I am in the process of evaluation a migration method for our environment. I was wondering if rclone could able to handle our migration need.
We have on-premises object storage that needs to be migrated to different vendor. We have roughly around 2.5 Billion small objects (avg. size is around 20K) in our largest bucket. We’re using keys similar to this example: 0111f0/60/00/00/object.dat.
During the migration, we would need to achieve around 1000-1500 TPS, faster than that will stress the source too much and slower will take too much time.
As far as I understood, Rclone requires quite a lot of memory on and CPU when working with large number of objects. Is it able to handle this much?
CPU isn't normally a problem, but memory might be.
You say your objects look like 0111f0/60/00/00/object.dat - rclone will treat that as a file path even though it is really just a database key.
The limiting factor is how many files in a "pseudo directory". Rclone needs to keep the info for each directory in memory.
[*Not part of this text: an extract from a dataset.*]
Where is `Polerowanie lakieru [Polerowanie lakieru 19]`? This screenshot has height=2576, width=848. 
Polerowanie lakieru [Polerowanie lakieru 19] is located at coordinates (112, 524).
This takes about 1k of RAM per object, so if your largest directory has 1,000,000 objects in it then rclone will use about 1G of RAM per --checkers.
If you want to find the largest directory then you could do something like this
I ran this against our one of our smaller bucket and it seems that data is distributed evenly across file paths. This would roughly mean that we would need more than 166GB of memory, as there’s 15 file paths. This should not be an issue as we can allocate around 512-768GB is needed. I need to do some more testing and see if I can calculate this against the large bucket. That will take a long time to complete..
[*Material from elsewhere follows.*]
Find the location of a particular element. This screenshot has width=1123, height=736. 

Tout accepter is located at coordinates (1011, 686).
Luckily the bucket we need to migrate is WORM protected and there will not be any new writes to it during the migration. That should make things a bit easier. We just need 1:1 copy of all objects. I will need to dig deeper on the needed parameters and start testing this tool a bit more.
one issue that’s wondering about is what happens if there’s a network failure or other issue during the migration. Is the only option to start from the beginning? All list operations to the source array are painful to execute. I already noticed that there’s no graceful stop or pause options.